Salmon cartilage proteoglycan promotes the healing process of Staphylococcus aureus-infected wound.

Author information

1
Department of Microbiology and Immunology, Hirosaki University Graduate School of Medicine, 5 Zaifu-cho, Hirosaki, Aomori 036-8562, Japan.
2
Department of Biopolymer and Health Science, Hirosaki University Graduate School of Medicine, 5 Zaifu-cho, Hirosaki, Aomori 036-8562, Japan.
3
Institute for Animal Experimentation, Hirosaki University Graduate School of Medicine, 5 Zaifu-cho, Hirosaki, Aomori 036-8562, Japan.

Abstract

Wound healing is the critical event for maintaining skin function and barrier. Inflammatory state in which a variety of cells are activated and accumulated is important for wound healing.

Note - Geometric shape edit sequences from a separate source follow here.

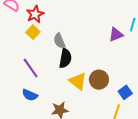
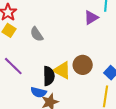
black semicircle: (65, 58) -> (49, 76), moved
blue semicircle: (30, 95) -> (39, 92), moved

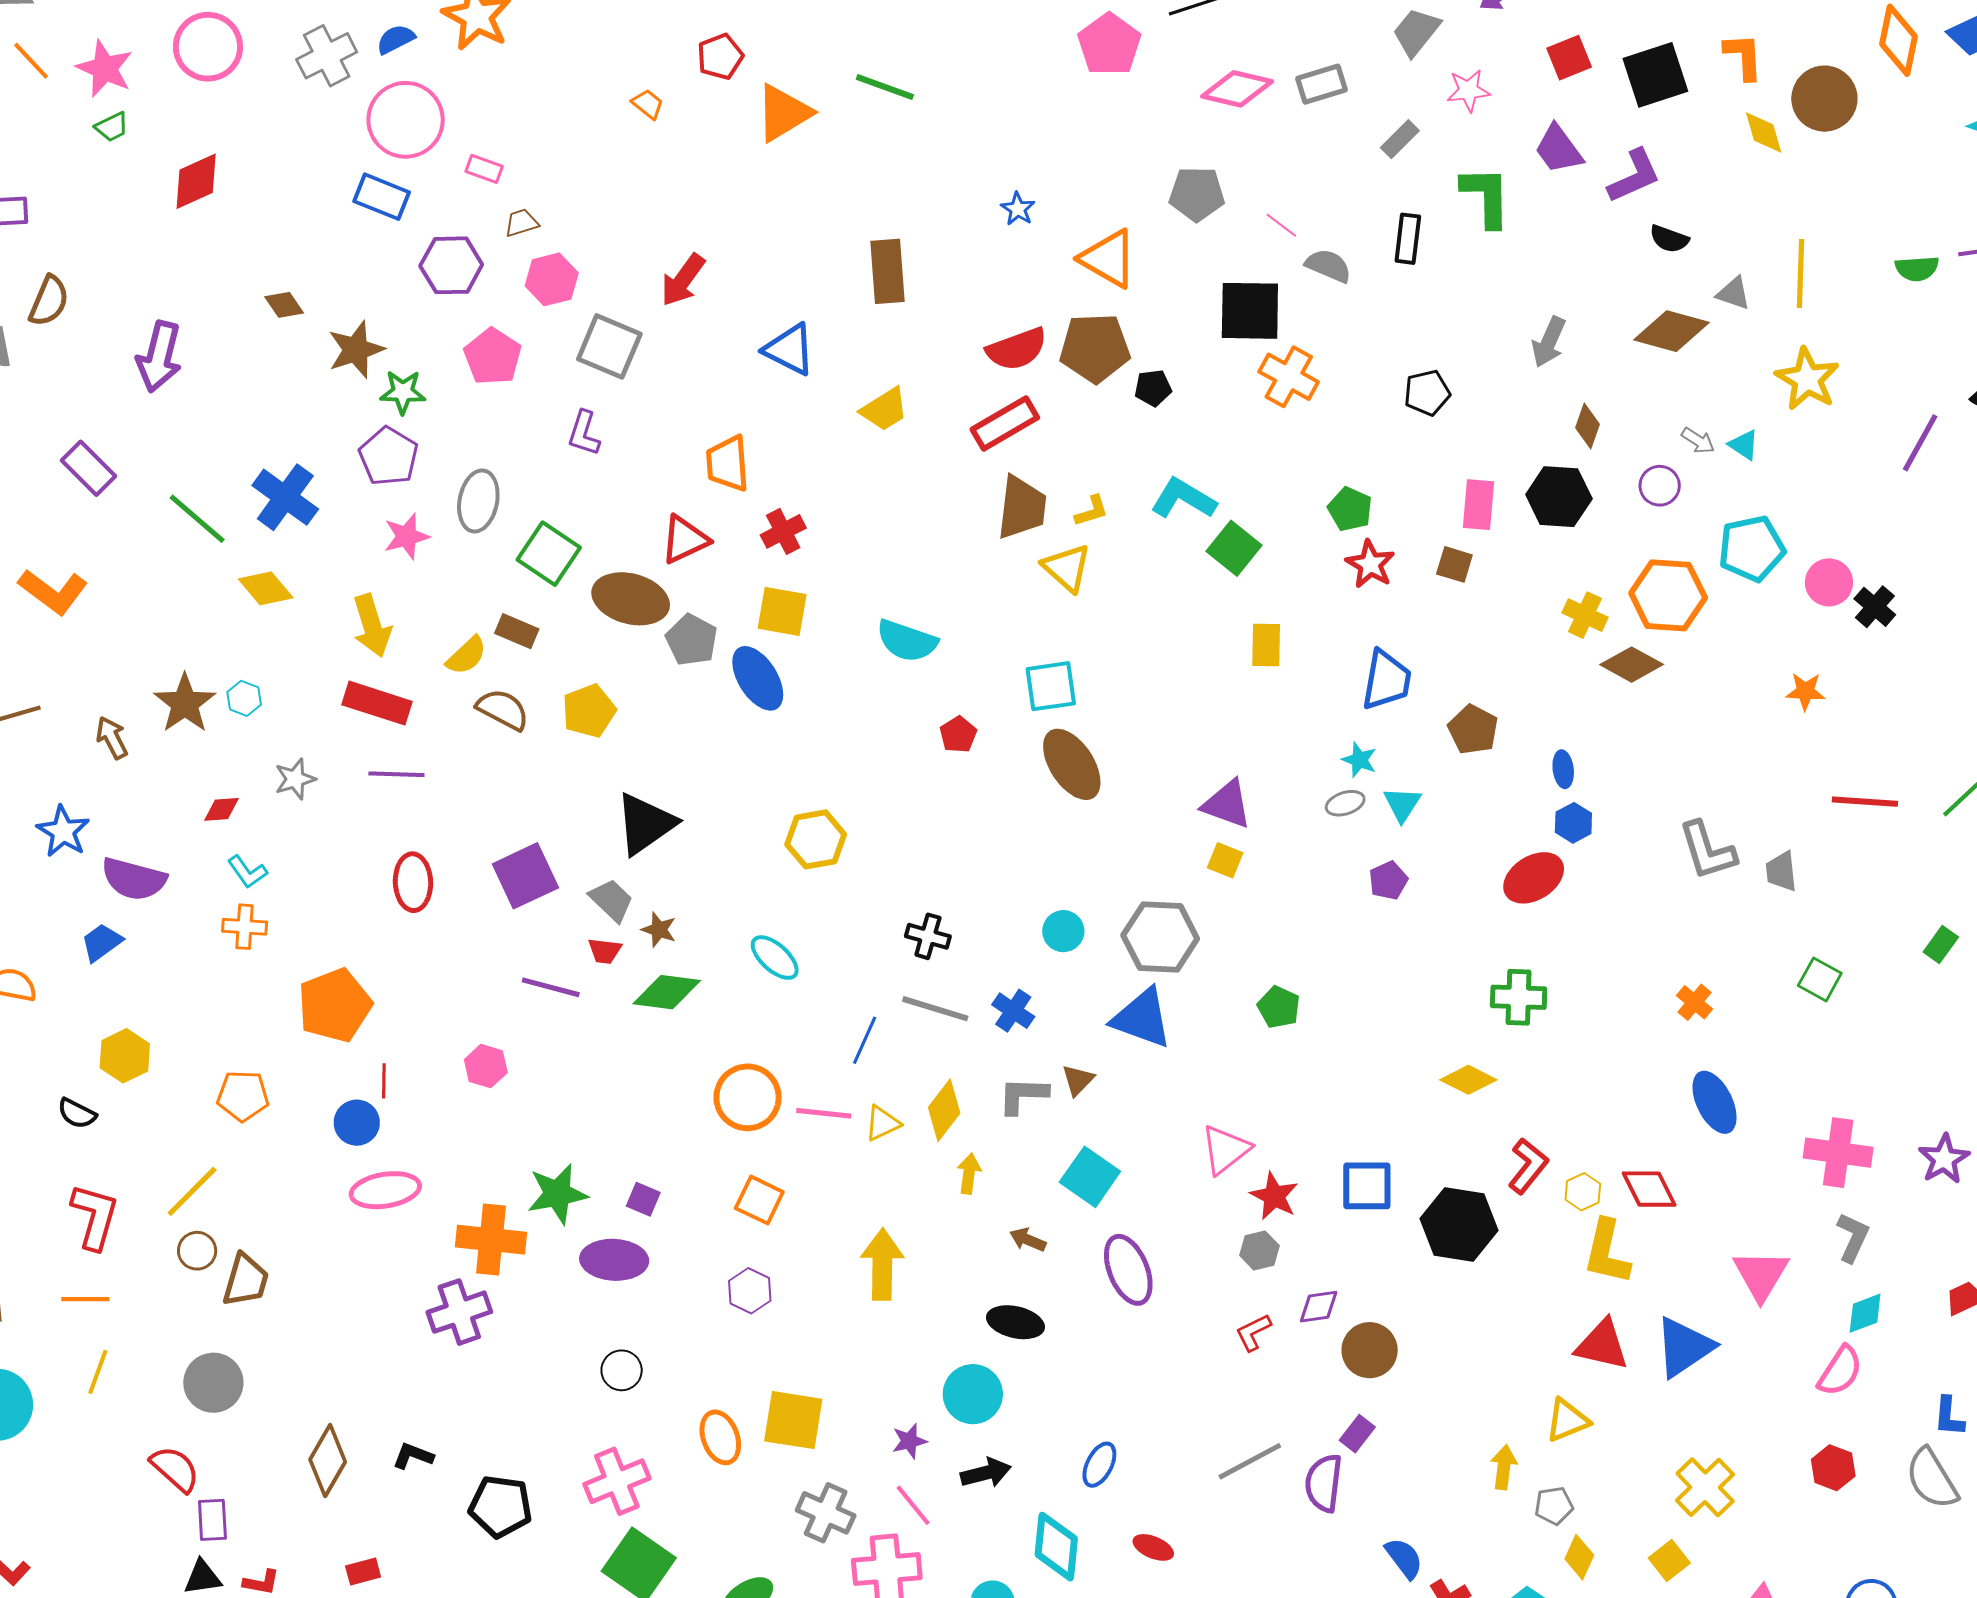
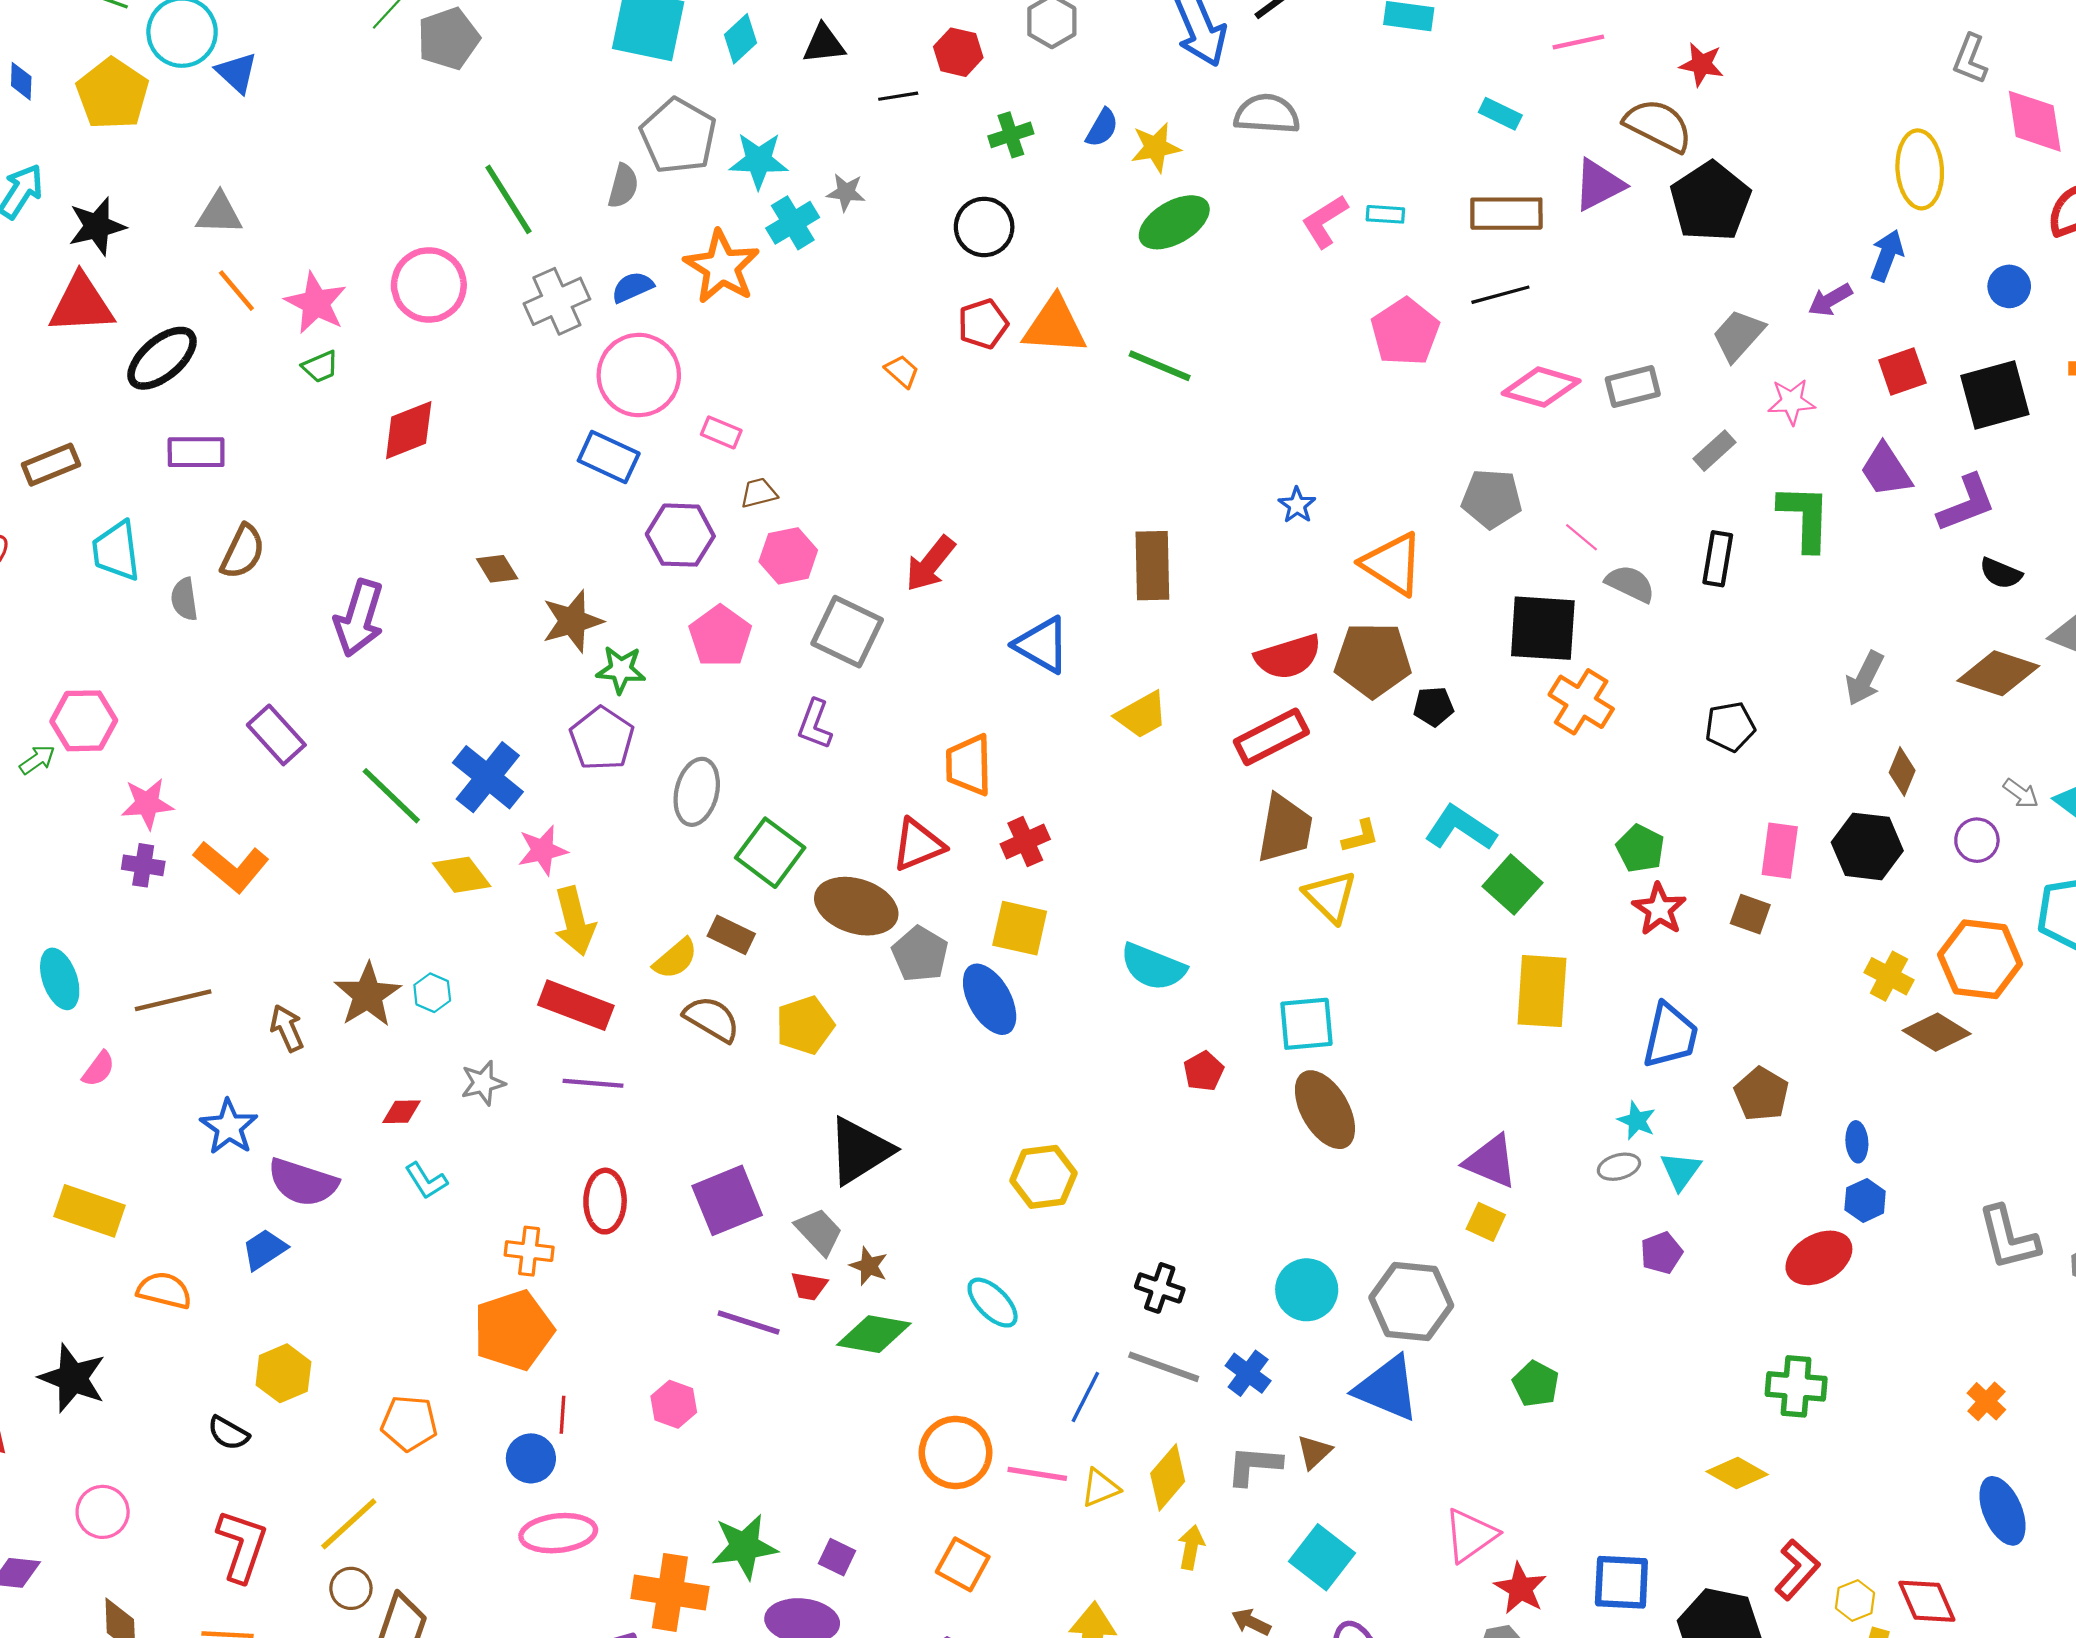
orange triangle: (783, 113) -> (1055, 326), moved, turned 32
pink star: (406, 536) -> (543, 850), moved
yellow rectangle: (1266, 645) -> (1542, 991), size x1.5
orange cross: (245, 927) -> (529, 1251), moved
cyan circle: (1063, 931) -> (1307, 1290), size x1.4

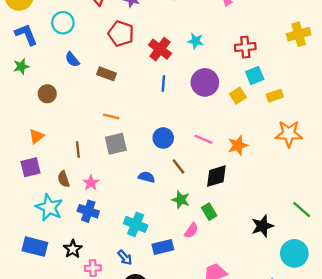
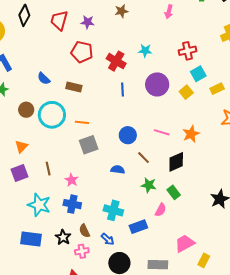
cyan circle: (63, 23) -> (52, 115), moved, size x1.4
brown line: (78, 150) -> (48, 169), moved
brown semicircle: (64, 179) -> (84, 231), moved

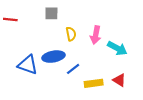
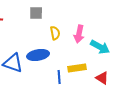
blue line: (73, 69) -> (59, 77), moved, turned -56
yellow rectangle: (94, 83) -> (77, 68), moved

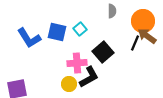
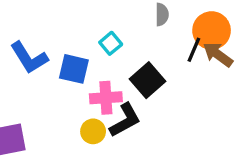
blue square: (57, 32) -> (74, 69), moved
black line: (135, 43) -> (194, 50), moved

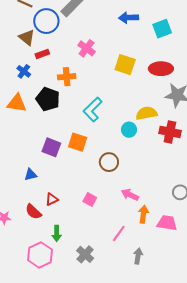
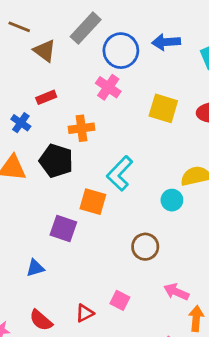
blue circle: (46, 21) -> (121, 51), moved
brown triangle: (27, 37) -> (45, 51), moved
orange square: (78, 142) -> (93, 202), moved
red triangle: (52, 199) -> (85, 313), moved

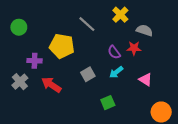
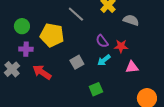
green circle: (19, 27) -> (22, 26), moved
red star: (134, 48) -> (121, 46), moved
pink triangle: (145, 80) -> (132, 67), turned -40

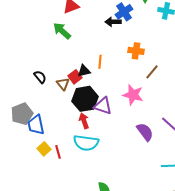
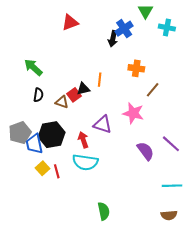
black arrow: (113, 22) -> (113, 39), turned -77
green arrow: (62, 31) -> (33, 67), moved
black semicircle: (40, 77) -> (38, 95), turned 48
brown triangle: (63, 84) -> (62, 102), turned -32
black hexagon: (85, 99) -> (52, 135), moved

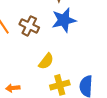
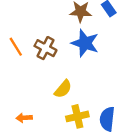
blue star: (64, 20) -> (85, 43), turned 30

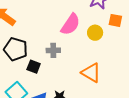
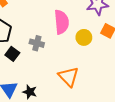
pink semicircle: (70, 24) -> (62, 22), turned -55

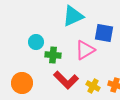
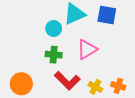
blue square: (104, 33) -> (107, 15), moved
cyan circle: (36, 42) -> (54, 29), moved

Bacterial infection in cutaneous wound is a common problem and causes delay of wound healing. Our previous study demonstrated that the salmon nasal cartilage proteoglycan (PG) has an immunomodulatory effect in various mouse models of inflammatory disease. In this study, we investigated the effect of PG on healing process of Staphylococcus aureus-infected wound. PG accelerated wound closure in the initial phase of both infected and non-infected wound healing. In addition, the bacterial number in wounds of the PG-treated mice was significantly lower than that in the vehicle group. Neutrophil and macrophage infiltration was intensively observed in the PG-treated mice on day 2 after S. aureus inoculation, whereas neutrophil and macrophage influx was highly detected on day 6 in the vehicle control. Moreover, the production of TGF-β and IL-6 in the wound tissue was significantly promoted compared to the vehicle control on day 1. In contrast, the production of IL-1β and TNF-α in PG-treated mice was significantly decreased compared to the vehicle control on day 5. These data suggested that PG modulates the inflammatory state in infected wounds leading to promote wound healing.